Follow label instructions when using pesticides. On edible plants make sure the food plant is listed on the label and follow instructions on maximum number of applications, spray interval and harvest interval
Plants in flower should not be sprayed due to the danger to bees and other pollinating insects
Inclusion of a pesticide product does not indicate a recommendation or endorsement by RHS Gardening Advice. It is a list of products currently available to the home gardener


Pesticides for home gardeners (pdf document)
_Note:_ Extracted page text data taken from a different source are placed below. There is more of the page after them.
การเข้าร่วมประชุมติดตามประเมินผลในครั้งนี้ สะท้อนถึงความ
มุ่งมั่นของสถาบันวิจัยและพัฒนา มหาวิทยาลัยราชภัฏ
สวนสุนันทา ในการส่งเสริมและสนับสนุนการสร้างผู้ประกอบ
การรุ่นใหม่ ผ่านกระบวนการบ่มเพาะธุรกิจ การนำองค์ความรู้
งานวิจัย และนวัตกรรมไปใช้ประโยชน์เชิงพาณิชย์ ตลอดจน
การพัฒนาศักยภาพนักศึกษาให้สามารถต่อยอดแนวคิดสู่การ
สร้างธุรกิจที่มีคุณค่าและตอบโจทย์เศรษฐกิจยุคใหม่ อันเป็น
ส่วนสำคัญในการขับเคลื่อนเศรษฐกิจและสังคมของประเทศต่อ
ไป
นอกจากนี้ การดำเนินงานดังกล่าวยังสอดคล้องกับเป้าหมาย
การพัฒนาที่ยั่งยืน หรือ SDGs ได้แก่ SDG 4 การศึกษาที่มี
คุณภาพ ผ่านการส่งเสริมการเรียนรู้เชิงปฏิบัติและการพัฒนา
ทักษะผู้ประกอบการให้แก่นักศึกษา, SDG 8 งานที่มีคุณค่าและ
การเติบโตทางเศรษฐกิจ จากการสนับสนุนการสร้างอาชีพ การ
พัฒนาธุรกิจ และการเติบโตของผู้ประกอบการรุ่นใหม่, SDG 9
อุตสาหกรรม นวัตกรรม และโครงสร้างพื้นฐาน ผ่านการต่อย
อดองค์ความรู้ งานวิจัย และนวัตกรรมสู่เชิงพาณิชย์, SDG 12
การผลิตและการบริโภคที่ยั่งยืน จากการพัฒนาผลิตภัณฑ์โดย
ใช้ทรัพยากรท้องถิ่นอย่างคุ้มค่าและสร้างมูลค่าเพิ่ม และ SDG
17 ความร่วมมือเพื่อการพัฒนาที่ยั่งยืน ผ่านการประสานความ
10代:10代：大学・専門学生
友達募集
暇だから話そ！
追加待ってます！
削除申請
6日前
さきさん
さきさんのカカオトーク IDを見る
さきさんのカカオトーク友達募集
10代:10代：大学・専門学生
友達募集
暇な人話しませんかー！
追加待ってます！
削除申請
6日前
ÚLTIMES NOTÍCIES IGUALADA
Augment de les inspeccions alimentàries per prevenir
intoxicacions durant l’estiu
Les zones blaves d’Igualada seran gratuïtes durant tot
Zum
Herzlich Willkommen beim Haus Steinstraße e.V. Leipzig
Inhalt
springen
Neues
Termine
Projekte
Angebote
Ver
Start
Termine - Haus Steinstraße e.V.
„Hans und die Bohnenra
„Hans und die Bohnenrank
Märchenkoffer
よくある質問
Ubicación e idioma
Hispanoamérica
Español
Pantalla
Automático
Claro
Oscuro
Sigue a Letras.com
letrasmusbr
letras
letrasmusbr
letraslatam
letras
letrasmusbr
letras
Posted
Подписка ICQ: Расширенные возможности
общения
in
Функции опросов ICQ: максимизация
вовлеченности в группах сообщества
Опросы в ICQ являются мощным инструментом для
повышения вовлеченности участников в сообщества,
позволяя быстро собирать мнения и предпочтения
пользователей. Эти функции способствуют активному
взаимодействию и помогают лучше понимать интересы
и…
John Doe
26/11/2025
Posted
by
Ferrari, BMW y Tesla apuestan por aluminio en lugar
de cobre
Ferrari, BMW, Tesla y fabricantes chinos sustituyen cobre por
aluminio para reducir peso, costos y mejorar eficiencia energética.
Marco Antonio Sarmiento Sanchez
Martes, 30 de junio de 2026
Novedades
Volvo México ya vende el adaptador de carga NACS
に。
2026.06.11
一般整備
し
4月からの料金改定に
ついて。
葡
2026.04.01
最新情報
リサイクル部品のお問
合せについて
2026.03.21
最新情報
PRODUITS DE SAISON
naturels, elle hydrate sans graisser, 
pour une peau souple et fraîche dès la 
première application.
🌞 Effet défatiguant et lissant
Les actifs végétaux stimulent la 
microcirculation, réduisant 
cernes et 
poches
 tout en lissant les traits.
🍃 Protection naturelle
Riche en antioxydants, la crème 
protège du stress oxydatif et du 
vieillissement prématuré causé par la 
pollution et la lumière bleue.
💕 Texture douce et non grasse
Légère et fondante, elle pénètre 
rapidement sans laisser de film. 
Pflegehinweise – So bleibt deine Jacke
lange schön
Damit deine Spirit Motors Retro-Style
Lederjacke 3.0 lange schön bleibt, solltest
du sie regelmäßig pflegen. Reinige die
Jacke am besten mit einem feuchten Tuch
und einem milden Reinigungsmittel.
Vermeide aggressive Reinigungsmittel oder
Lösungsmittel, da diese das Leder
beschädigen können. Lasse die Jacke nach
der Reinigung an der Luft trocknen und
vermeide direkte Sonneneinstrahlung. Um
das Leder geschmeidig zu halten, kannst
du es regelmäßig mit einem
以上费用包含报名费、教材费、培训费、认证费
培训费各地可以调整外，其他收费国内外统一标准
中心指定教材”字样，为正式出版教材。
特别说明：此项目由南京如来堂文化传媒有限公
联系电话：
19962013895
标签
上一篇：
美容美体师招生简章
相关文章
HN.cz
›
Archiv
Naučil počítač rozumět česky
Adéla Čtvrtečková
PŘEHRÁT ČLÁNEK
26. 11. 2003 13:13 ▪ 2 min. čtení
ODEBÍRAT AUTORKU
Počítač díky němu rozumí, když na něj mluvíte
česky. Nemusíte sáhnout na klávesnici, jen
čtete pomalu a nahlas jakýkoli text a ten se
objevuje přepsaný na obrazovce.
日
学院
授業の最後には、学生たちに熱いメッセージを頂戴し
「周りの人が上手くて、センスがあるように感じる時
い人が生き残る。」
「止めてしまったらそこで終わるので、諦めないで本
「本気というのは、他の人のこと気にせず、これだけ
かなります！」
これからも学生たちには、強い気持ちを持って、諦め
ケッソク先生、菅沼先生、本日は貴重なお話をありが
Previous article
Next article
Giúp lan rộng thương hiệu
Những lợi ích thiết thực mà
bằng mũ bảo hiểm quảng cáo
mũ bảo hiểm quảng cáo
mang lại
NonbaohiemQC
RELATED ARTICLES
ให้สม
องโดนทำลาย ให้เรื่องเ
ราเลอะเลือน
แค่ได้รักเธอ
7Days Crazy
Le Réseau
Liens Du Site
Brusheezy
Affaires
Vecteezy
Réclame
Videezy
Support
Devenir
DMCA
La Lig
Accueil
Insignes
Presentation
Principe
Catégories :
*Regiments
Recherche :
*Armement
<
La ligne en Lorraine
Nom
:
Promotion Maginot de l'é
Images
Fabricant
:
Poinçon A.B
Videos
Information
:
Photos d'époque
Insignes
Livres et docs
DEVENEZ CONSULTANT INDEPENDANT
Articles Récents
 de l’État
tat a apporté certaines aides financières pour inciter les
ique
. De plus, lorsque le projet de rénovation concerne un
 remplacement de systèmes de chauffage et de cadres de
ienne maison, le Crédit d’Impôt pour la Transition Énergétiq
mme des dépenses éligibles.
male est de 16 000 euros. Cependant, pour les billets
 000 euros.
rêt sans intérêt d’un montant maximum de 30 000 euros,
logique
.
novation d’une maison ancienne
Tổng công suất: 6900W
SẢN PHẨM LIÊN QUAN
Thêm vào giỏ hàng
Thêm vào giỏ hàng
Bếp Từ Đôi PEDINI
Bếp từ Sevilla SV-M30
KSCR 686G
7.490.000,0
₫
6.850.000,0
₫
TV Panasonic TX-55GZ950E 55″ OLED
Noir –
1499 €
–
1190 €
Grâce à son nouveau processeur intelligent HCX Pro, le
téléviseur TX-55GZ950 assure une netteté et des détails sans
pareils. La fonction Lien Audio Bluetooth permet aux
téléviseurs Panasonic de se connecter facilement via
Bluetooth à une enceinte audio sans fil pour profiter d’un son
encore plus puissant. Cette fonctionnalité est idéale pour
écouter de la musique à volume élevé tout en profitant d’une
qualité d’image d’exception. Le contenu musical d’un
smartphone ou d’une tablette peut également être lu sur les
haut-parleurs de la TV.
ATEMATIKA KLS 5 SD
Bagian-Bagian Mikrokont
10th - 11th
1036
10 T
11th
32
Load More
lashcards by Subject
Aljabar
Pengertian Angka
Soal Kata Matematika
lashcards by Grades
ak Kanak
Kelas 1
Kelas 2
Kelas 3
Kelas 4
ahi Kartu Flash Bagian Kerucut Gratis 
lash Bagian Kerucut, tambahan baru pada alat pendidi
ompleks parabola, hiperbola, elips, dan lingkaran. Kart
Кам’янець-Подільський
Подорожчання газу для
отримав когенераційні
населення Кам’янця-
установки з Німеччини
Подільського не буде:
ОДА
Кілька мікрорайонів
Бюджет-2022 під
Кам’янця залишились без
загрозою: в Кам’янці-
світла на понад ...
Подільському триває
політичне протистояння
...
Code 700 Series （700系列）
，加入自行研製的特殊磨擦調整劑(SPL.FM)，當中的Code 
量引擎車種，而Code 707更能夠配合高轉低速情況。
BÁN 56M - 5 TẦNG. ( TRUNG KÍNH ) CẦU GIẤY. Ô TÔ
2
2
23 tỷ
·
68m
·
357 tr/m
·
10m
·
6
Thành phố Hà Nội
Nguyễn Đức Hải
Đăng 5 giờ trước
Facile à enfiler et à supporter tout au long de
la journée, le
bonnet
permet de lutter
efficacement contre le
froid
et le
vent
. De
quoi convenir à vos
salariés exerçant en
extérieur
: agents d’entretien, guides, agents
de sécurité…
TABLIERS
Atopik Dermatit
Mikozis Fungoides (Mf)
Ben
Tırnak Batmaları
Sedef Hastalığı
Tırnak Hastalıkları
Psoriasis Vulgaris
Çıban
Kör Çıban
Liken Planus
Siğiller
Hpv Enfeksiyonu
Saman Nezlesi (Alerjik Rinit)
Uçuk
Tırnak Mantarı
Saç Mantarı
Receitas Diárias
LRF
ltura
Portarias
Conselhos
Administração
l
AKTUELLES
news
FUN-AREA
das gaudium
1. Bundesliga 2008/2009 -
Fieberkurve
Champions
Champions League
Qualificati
Pear-bedstraw aphid overwinters on pear trees as eggs that are laid in autumn in bark crevices and around the buds on the shoots. These eggs hatch in spring as the leaves begin to emerge from the buds. While sucking sap, the aphids secrete chemicals into the foliage and fruitlets, which cause the distorted growth.

Several generations of wingless aphids develop between bud burst and early summer. During June-July, winged forms of the aphid develop that migrate away to wild plants known as bedstraws, Gallium species, where they spend the rest of the summer. Populations on pear die out during the summer but there is a return migration from bedstraws in autumn when overwintering eggs are produced.